La miraba furtivamente cada vez que podía, como para (no) levantar sospechas. Era extraño, tenía un constante sentimiento (o quizás solo un absurdo deseo) de que ella me miraba también.
Yo, apoyado sobre la baranda del balcón, simulaba indiferencia: veía sin ver a la gente que caminaba en la vereda o contemplaba casualmente el cielo mientras disfrutaba de la fresca brisa; todo un patético preludio a otra mirada fugaz. Créanme que era completamente consciente de lo ridículo de mi accionar; sin embargo, la situación me resultaba irracionalmente gratificante.
Ella, del otro lado de la calle, hacía lo propio, aunque no habría podido decir si estaba simulando o no. A mis ojos, su acto era tan convincente como el mío. Mi imaginación, tal vez, pero el hecho era que esta situación se repetía todas las noches, casi sin excepciones.

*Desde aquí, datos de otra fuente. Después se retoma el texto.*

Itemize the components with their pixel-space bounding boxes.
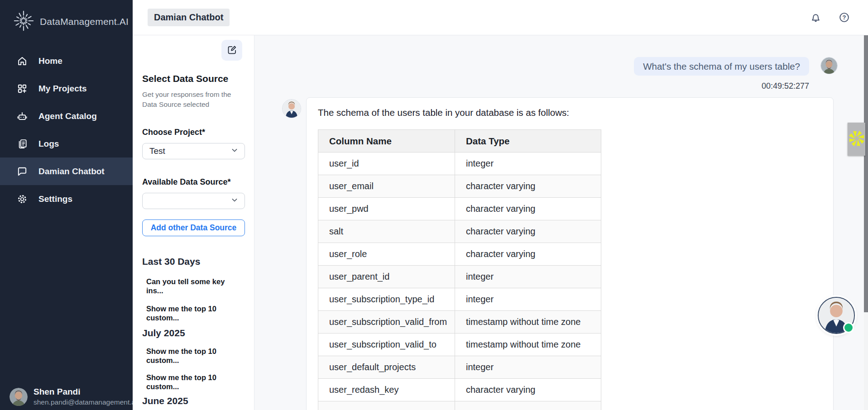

Con sorprendente precisión, entre las ocho y las nueve, ella se asomaba a su balcón. Yo era cauteloso de no estar siempre allí cuando ella salía; a veces la esperaba por varios minutos, mientras que otras aparecía cierto tiempo más tarde. En ocasiones muy especiales, lo hacía al mismo tiempo que ella; imaginaba que así creaba una bella (y “natural”) coincidencia. Llevaba un calendario mental para decidir cuál era la movida apropiada para cada día: no quería que se sintiera acosada, pero tampoco quería perderme nuestros encuentros (ella podía interpretarlo como una señal de desinterés de mi parte).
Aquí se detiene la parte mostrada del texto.